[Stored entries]
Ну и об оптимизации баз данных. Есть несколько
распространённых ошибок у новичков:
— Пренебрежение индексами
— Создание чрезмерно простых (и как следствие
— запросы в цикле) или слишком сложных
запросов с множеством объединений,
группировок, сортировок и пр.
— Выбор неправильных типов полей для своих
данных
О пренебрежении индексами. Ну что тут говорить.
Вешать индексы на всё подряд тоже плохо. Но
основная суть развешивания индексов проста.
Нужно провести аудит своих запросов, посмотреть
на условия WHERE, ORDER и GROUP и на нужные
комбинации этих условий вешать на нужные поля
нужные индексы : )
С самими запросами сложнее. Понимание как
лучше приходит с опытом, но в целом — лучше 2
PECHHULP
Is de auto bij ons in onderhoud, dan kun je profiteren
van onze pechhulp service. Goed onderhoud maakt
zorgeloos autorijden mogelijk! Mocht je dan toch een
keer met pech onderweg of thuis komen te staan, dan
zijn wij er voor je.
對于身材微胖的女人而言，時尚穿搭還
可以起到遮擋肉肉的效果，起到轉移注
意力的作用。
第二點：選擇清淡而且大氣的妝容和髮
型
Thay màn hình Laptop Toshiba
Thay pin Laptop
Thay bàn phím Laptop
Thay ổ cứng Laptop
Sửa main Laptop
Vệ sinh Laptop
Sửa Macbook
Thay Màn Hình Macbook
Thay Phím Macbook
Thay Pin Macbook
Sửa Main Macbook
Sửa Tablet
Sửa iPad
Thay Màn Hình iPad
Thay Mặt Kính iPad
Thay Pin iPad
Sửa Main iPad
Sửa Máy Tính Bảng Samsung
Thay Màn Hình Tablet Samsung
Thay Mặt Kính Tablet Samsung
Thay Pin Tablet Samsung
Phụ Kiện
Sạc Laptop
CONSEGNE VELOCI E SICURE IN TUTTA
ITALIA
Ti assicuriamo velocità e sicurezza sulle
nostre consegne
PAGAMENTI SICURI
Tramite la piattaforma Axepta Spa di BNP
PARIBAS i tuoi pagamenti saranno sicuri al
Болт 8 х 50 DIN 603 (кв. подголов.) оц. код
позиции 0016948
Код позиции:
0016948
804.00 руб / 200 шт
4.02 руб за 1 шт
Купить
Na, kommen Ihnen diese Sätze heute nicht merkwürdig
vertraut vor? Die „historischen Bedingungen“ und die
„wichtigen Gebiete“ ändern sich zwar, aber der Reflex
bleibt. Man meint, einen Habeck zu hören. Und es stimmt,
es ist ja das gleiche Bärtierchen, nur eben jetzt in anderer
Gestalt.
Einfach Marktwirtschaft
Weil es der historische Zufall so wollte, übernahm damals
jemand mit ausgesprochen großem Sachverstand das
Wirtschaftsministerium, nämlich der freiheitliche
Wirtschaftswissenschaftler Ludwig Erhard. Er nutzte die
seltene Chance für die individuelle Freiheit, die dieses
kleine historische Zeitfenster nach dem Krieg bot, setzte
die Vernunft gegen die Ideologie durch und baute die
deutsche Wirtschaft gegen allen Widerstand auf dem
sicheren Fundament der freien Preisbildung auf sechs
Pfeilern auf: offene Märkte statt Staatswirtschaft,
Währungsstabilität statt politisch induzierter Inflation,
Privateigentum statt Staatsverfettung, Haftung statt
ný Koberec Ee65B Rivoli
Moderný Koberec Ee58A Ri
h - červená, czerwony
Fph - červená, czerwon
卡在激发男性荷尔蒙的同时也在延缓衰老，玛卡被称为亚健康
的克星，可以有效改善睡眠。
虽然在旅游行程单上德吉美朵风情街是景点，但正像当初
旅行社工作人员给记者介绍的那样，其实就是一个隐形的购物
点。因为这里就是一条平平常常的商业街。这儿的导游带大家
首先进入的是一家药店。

=== Your goal ===
Every line from the line containing "Sửa main Laptop" through the line containing "Sửa Máy Tính Bảng Samsung" in the records above must be retyped exactly. Leave out the rest.

=== Exercise response ===
Sửa main Laptop
Vệ sinh Laptop
Sửa Macbook
Thay Màn Hình Macbook
Thay Phím Macbook
Thay Pin Macbook
Sửa Main Macbook
Sửa Tablet
Sửa iPad
Thay Màn Hình iPad
Thay Mặt Kính iPad
Thay Pin iPad
Sửa Main iPad
Sửa Máy Tính Bảng Samsung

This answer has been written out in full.